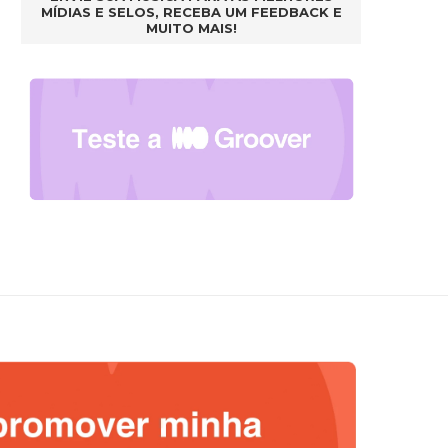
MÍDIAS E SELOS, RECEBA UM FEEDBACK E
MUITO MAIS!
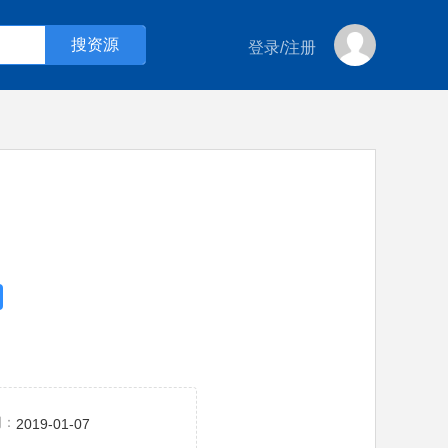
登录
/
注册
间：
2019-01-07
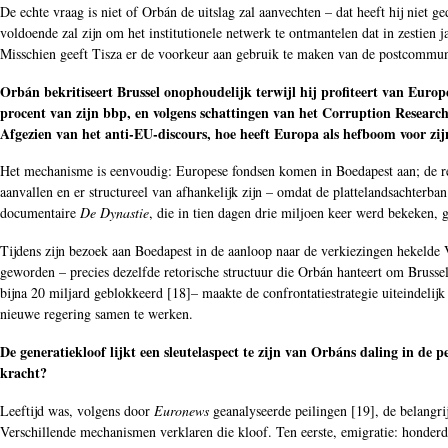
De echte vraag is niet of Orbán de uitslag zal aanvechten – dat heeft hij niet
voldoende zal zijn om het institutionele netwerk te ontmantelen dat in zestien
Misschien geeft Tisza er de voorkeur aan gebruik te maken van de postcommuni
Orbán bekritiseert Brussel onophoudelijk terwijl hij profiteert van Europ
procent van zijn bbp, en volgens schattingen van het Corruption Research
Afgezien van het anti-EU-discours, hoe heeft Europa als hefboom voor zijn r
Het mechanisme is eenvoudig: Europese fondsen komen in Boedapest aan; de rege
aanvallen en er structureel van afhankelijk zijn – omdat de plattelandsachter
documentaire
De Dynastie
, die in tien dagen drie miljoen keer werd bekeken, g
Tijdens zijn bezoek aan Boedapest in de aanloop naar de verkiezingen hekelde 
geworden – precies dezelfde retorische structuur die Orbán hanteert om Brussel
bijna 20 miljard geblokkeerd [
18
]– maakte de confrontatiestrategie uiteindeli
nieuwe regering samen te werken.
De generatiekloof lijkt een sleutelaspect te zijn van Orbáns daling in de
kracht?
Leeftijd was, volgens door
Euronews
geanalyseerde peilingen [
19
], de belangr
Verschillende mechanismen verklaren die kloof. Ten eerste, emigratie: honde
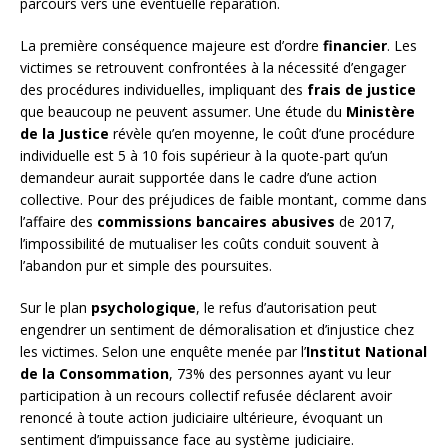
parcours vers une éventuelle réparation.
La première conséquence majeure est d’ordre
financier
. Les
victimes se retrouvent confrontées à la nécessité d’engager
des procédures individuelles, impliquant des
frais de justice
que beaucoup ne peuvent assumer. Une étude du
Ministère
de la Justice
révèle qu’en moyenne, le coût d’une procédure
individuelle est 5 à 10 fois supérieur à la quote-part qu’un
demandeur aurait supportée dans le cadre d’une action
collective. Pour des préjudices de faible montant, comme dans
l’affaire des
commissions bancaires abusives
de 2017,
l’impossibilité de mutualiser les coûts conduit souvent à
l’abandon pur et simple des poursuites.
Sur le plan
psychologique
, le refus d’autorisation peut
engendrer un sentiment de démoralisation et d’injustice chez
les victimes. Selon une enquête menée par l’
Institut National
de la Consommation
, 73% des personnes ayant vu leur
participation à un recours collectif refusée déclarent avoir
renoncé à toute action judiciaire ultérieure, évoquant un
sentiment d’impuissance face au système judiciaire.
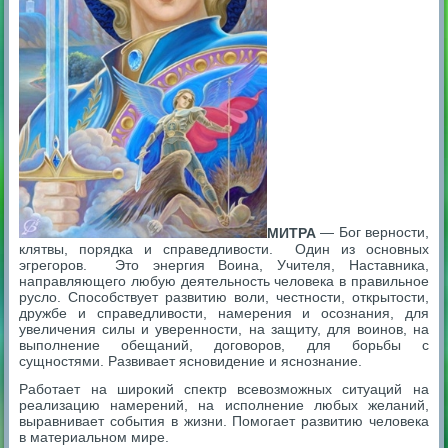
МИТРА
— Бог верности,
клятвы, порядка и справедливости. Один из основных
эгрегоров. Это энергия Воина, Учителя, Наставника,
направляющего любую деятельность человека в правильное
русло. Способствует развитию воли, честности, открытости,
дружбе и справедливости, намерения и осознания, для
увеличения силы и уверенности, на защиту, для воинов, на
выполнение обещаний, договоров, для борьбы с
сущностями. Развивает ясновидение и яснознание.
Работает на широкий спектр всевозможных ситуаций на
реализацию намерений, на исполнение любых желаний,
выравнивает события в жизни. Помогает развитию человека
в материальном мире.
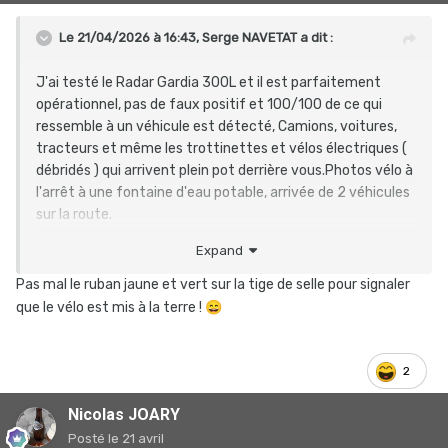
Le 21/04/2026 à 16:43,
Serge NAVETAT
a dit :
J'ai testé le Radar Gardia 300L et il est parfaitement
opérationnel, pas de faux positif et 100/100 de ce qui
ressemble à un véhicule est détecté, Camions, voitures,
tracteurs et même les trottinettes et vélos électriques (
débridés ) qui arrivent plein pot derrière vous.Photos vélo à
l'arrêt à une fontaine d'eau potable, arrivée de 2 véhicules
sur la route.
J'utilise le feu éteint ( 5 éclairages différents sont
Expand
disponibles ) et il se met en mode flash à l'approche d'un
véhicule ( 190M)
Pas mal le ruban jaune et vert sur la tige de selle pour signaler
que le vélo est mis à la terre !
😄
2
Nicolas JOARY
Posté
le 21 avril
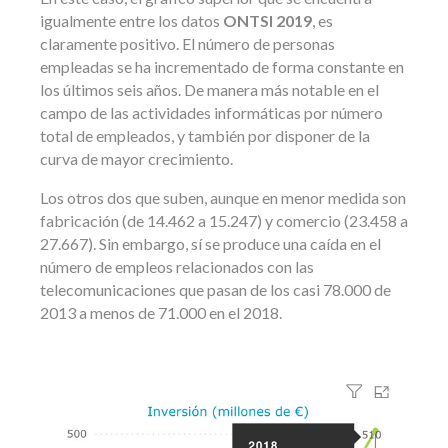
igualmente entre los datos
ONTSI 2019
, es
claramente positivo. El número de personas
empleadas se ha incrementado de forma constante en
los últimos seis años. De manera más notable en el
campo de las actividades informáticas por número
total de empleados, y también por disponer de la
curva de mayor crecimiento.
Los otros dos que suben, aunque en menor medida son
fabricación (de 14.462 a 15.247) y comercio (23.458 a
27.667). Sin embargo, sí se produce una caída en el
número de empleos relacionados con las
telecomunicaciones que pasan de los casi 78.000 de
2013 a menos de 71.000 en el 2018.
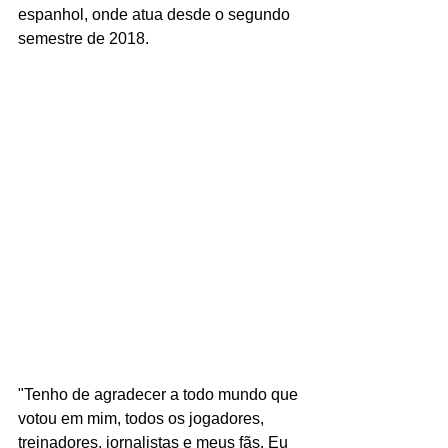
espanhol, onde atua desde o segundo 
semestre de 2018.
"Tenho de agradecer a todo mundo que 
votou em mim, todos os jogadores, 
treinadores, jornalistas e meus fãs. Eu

====

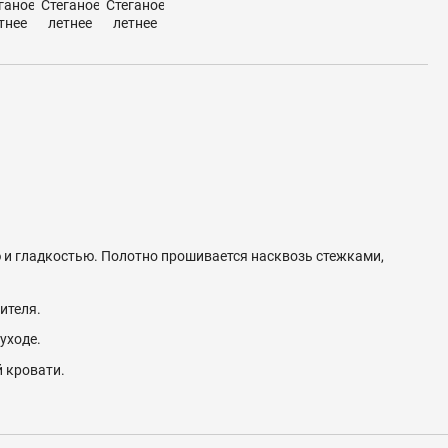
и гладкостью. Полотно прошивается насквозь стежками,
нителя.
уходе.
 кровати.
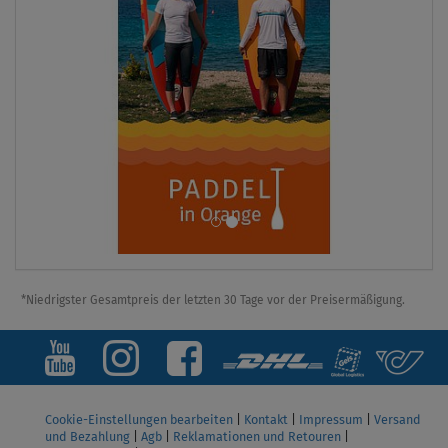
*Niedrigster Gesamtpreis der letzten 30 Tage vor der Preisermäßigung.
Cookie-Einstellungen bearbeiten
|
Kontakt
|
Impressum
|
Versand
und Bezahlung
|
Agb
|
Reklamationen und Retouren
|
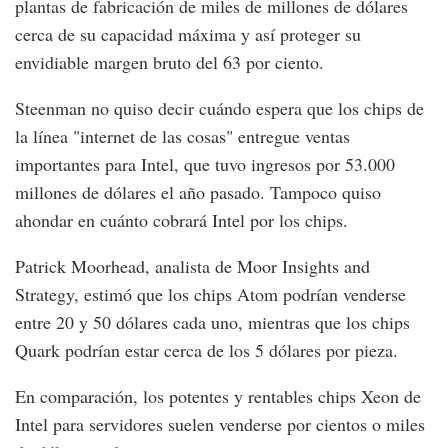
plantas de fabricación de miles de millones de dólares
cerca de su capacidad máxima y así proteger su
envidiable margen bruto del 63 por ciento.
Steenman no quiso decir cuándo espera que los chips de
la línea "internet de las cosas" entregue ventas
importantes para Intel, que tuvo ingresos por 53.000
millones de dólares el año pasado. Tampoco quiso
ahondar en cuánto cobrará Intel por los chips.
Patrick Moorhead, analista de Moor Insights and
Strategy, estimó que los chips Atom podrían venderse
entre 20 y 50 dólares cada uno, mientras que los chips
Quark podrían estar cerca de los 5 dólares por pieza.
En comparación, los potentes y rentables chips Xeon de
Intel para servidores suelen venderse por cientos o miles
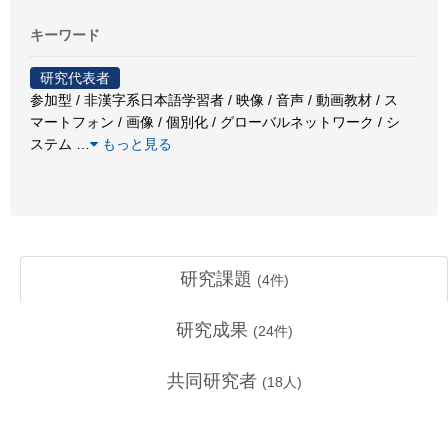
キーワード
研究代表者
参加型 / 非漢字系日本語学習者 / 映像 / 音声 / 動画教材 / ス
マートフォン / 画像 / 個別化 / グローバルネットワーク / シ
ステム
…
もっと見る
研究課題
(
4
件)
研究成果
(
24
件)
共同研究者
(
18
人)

====

WORK TO COMPLETE
For the string "millones", report how many lines of the records contain it, giving the number only.

RESULT FOR THIS TASK
2